MATERIAL FOR THIS EXERCISE -
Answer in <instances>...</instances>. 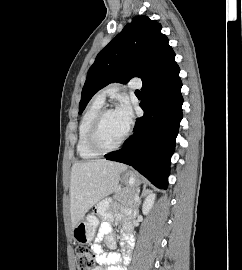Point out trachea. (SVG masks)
Instances as JSON below:
<instances>
[{"instance_id":"1","label":"trachea","mask_w":242,"mask_h":270,"mask_svg":"<svg viewBox=\"0 0 242 270\" xmlns=\"http://www.w3.org/2000/svg\"><path fill=\"white\" fill-rule=\"evenodd\" d=\"M135 93H140V91L139 90H136Z\"/></svg>"}]
</instances>
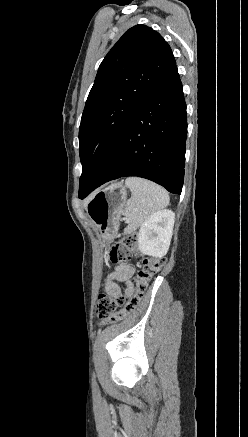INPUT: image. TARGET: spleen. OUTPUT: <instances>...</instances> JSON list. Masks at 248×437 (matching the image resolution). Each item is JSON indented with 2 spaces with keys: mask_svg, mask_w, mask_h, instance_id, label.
<instances>
[{
  "mask_svg": "<svg viewBox=\"0 0 248 437\" xmlns=\"http://www.w3.org/2000/svg\"><path fill=\"white\" fill-rule=\"evenodd\" d=\"M125 186L132 192L124 209L128 223L124 232L130 234L142 226L152 214L168 206L170 198L164 188L142 178H127Z\"/></svg>",
  "mask_w": 248,
  "mask_h": 437,
  "instance_id": "1",
  "label": "spleen"
}]
</instances>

TASK REQUIREMENTS -
Exactly the lines from the one containing "INPUT: image. TARGET: spleen." to the final line of the entries are wanted; please write them out, both ends included, but not the pictures.

RESULT OF THIS TASK -
INPUT: image. TARGET: spleen. OUTPUT: <instances>...</instances> JSON list. Masks at 248×437 (matching the image resolution). Each item is JSON indented with 2 spaces with keys: mask_svg, mask_w, mask_h, instance_id, label.
<instances>
[{
  "mask_svg": "<svg viewBox=\"0 0 248 437\" xmlns=\"http://www.w3.org/2000/svg\"><path fill=\"white\" fill-rule=\"evenodd\" d=\"M125 186L132 192L124 209L128 223L124 232L130 234L142 226L152 214L168 206L170 198L164 188L142 178H127Z\"/></svg>",
  "mask_w": 248,
  "mask_h": 437,
  "instance_id": "1",
  "label": "spleen"
}]
</instances>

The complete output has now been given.